ITHACA, N.Y.—Stewart Park is among 13 locations in New York State to be recommended for inclusion in the National and State Registers for Historic Places, announced by Governor Kathy Hochul last week.
Stewart Park is one of two locations in the Southern Tier to receive the recommendation, joining Prattsburgh Commercial Historic District in Steuben County. A final determination on which locations will actually be added to the registers will be made in the coming months, but such a designation helps bolster the chances of an entity to receive funding for rehabilitation, construction, renovations, etc. Federal tax breaks and state grants also become more widely available if the historic place is listed on the registers.

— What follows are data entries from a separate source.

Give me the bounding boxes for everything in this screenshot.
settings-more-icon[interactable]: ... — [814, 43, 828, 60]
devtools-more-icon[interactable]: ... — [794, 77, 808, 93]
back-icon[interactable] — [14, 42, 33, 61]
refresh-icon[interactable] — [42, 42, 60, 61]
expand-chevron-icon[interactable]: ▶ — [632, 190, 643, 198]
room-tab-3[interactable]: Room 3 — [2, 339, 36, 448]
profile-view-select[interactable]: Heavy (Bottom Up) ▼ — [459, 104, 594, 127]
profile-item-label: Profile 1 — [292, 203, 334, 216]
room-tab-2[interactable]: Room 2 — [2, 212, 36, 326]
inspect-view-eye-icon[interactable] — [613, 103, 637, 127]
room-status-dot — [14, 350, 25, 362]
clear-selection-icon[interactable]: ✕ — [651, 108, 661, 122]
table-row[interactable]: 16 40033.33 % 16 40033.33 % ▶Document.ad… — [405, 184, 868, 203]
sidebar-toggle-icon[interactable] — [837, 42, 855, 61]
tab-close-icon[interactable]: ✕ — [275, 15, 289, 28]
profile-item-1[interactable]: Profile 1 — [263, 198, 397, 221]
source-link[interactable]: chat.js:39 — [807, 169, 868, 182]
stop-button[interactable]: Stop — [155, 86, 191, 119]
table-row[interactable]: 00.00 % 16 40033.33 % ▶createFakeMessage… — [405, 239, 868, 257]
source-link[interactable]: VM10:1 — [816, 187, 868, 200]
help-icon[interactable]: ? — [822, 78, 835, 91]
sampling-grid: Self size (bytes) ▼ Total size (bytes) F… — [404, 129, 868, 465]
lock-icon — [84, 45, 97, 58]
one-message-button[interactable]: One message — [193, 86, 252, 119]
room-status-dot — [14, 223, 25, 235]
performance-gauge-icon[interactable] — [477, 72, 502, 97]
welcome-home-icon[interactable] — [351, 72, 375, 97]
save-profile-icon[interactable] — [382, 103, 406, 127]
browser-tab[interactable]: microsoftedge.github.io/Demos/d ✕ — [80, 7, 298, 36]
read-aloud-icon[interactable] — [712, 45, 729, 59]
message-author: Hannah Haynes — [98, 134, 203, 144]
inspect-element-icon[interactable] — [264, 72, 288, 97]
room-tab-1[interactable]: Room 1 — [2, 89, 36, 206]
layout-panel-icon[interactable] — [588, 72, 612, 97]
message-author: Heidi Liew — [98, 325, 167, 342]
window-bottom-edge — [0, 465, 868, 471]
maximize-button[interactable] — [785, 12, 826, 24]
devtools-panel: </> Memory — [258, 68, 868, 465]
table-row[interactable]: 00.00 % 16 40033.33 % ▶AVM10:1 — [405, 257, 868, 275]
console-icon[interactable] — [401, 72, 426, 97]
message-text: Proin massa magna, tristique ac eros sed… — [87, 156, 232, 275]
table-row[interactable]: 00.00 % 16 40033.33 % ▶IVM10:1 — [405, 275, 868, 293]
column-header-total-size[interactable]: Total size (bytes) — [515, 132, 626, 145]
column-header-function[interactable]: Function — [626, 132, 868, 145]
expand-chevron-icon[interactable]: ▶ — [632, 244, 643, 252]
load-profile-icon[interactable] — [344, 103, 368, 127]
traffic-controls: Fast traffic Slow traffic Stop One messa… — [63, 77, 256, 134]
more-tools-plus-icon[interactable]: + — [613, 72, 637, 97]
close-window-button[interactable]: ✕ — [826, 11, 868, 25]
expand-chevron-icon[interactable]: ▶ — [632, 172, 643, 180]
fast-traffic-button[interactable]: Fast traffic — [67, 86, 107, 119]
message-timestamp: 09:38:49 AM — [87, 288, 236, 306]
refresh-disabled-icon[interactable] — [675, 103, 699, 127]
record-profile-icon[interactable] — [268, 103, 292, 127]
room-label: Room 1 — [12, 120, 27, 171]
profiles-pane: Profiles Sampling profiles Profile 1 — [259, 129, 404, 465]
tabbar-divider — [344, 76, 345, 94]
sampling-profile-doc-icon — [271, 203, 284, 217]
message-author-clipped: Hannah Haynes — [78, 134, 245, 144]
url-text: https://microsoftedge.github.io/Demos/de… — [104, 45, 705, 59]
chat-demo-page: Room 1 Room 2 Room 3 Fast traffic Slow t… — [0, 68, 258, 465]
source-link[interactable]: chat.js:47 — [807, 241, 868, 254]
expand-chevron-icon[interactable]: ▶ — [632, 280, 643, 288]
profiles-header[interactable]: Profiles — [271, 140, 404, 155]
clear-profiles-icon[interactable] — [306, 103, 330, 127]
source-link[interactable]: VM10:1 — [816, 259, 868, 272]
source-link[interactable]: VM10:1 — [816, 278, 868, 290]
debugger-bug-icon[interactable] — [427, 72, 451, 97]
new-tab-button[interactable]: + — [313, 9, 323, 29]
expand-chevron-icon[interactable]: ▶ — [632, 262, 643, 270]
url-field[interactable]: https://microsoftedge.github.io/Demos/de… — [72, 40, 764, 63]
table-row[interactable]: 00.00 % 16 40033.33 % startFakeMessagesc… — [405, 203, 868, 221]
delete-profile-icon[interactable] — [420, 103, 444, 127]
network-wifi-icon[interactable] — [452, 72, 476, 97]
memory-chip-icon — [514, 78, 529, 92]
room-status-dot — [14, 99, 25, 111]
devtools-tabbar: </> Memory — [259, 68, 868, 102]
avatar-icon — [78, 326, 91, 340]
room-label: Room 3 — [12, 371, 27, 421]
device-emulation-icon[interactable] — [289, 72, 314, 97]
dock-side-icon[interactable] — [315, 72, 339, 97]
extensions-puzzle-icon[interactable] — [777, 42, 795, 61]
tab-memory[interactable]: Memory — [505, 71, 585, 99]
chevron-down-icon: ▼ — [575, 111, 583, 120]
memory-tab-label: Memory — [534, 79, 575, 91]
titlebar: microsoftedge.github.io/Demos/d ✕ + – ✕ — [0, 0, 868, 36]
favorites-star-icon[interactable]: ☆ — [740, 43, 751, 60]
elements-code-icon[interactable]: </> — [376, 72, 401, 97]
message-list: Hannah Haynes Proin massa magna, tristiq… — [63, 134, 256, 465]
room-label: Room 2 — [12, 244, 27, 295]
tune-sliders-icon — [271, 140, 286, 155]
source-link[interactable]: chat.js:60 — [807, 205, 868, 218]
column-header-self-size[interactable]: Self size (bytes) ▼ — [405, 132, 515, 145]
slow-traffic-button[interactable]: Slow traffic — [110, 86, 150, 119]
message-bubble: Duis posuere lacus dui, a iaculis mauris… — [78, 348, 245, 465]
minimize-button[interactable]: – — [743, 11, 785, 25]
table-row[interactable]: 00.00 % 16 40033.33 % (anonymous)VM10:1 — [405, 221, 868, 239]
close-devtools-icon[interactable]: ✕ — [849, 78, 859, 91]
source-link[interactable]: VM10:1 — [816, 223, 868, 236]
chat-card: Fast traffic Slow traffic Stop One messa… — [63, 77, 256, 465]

The recommendation was made by the New York State Board for Historic Preservation.
“Friends of Stewart Park is thrilled to hear of Gov. Hochul’s nomination of Stewart Park and are grateful for her support along with that of the New York State Board for Historic Preservation,” wrote Janelle Alvstad-Mattson, communications director for Friends of Stewart Park.
The governor’s announcement celebrates the park’s cultural standing among Ithaca residents, and says the “park’s landscape reflects the evolution of Ithaca’s public recreational resources.”

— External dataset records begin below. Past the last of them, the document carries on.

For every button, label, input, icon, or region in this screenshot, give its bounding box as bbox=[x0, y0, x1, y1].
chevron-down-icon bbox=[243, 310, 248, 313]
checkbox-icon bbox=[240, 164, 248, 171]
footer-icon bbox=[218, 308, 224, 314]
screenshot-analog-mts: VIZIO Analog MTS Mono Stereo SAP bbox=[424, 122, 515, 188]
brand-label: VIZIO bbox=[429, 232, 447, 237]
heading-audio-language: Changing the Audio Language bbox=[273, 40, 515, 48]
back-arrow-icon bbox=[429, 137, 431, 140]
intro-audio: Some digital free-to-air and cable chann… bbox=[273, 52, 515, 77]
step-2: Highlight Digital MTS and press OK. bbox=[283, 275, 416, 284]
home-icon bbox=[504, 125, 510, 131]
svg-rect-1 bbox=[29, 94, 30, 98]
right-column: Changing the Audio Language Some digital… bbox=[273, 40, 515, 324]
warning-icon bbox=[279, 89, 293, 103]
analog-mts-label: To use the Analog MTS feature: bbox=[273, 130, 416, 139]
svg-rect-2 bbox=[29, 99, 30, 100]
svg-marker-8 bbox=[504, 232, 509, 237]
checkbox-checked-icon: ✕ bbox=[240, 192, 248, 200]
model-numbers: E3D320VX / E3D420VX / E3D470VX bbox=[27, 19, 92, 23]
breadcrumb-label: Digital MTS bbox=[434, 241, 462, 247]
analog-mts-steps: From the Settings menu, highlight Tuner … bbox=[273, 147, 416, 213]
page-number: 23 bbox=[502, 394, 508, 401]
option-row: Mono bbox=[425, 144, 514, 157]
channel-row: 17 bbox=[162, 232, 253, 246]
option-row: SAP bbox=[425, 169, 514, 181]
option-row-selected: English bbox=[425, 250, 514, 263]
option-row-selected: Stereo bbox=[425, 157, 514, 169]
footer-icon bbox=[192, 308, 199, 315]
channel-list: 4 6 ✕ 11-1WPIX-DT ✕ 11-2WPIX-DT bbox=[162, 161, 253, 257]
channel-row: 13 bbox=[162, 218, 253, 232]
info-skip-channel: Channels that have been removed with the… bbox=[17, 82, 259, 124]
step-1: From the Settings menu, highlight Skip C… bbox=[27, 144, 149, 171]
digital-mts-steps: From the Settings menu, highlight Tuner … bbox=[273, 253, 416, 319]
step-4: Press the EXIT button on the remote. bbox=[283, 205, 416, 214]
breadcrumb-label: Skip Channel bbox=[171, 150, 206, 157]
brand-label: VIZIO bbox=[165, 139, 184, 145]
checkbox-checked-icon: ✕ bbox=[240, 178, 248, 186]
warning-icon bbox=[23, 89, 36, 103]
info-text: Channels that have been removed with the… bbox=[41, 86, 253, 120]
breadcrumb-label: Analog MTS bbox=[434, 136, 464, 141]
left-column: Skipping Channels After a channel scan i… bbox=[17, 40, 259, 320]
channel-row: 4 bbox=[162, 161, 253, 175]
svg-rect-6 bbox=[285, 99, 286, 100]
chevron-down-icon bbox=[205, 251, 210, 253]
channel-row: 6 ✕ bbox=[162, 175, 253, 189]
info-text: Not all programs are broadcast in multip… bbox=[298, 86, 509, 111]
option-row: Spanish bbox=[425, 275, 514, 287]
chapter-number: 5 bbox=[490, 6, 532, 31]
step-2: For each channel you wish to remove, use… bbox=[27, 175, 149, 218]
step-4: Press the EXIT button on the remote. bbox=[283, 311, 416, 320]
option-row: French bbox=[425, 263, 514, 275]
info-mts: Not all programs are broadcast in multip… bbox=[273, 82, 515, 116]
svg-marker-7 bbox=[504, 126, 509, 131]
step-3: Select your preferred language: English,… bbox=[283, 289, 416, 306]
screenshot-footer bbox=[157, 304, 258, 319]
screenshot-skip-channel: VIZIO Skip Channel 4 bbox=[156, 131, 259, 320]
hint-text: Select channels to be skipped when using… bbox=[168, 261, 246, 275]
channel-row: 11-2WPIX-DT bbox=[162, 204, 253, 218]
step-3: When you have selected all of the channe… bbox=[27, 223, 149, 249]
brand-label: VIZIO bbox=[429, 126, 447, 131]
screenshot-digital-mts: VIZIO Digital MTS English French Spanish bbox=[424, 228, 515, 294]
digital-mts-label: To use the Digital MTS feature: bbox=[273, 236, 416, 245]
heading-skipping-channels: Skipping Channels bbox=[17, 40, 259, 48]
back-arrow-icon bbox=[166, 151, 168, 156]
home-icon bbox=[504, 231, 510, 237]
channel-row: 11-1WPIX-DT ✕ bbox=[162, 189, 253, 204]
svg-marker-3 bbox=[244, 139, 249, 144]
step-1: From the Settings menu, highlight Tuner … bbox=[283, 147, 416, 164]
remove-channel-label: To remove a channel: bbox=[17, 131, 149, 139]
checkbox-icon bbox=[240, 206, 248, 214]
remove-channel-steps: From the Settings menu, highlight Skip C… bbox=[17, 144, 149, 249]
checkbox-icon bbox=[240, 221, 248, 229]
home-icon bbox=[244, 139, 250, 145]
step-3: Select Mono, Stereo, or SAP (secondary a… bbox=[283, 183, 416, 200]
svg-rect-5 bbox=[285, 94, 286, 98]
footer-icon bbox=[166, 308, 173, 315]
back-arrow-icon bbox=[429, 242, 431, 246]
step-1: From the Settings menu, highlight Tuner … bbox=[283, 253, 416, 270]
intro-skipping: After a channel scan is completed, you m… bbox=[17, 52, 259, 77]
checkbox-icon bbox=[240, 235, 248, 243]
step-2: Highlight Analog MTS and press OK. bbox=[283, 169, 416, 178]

“There are five visually distinct areas within four historic parcels, all of which were developed from the late 1800s through the 1950s: Renwick Park, Cascadilla Athletic Grounds, Fuertes Bird Sanctuary, Renwick Wildwood, and Newman Golf Course,” it reads. “Once owned or leased by various entities that impacted their development – the Renwick family; the Cascadilla School; the Cayuga Lake Division of the Ithaca Street Railway; the film studio Wharton, Inc. — by 1921 the City of Ithaca had acquired all of the separate parcels and opened Stewart Park for free public use in 1923. The park retains several buildings and structures that are unusual surviving examples of their types with a high degree of architectural integrity that help illustrate styles chosen for their uses, including a boathouse, pavilions, tennis courts, platforms, a carousel, foot bridges, play spaces, gateways, a tea house, and more.”